## Work item:
Go through the data line by line. Copy each one holding the string "ügyfélszolgálat".

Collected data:
Start of Block

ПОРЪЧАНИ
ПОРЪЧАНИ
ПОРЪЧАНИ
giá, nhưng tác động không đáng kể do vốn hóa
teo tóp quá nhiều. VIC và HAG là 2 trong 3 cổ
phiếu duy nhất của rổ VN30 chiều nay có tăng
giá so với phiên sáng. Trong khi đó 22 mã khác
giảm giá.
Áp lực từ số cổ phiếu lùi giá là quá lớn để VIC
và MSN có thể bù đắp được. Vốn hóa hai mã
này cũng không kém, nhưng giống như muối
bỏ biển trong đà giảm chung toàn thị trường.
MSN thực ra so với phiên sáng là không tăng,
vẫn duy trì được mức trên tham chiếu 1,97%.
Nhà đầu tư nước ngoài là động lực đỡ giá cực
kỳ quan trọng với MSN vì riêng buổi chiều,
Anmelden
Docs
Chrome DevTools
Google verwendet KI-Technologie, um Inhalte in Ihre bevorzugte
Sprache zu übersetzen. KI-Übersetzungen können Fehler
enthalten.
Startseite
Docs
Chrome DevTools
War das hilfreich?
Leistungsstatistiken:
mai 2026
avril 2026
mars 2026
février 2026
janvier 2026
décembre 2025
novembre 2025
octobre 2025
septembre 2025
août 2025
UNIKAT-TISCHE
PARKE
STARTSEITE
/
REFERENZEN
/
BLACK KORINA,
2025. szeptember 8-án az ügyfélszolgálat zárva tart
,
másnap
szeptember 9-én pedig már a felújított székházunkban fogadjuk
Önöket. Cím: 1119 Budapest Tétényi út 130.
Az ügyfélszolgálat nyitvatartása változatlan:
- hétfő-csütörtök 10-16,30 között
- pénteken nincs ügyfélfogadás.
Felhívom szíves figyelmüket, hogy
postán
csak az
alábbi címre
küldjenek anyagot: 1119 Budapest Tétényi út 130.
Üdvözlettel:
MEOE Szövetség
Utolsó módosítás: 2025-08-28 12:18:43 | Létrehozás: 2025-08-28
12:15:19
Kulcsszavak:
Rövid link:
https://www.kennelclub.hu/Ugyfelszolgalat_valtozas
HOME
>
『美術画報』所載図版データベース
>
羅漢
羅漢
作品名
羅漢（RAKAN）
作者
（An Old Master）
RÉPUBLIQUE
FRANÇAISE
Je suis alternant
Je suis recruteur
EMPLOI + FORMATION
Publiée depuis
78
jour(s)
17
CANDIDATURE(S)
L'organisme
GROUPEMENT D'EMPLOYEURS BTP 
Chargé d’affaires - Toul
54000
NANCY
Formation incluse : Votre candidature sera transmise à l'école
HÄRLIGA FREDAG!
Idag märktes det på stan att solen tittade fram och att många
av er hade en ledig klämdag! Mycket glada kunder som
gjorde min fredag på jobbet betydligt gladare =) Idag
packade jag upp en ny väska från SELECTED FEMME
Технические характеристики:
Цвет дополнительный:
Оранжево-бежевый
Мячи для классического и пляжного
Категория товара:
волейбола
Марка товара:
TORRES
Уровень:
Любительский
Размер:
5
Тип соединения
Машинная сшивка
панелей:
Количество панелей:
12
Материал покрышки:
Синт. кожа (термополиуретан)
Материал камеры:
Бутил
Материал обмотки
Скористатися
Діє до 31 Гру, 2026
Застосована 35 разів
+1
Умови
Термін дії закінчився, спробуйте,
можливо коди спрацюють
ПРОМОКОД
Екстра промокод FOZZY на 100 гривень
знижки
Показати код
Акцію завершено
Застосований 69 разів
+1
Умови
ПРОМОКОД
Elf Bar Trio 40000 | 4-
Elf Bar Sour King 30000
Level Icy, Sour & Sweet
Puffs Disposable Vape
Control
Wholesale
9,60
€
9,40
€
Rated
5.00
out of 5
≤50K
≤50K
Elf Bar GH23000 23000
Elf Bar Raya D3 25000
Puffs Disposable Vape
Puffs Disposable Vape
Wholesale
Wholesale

End of Block

## Exercise response:
2025. szeptember 8-án az ügyfélszolgálat zárva tart
Az ügyfélszolgálat nyitvatartása változatlan:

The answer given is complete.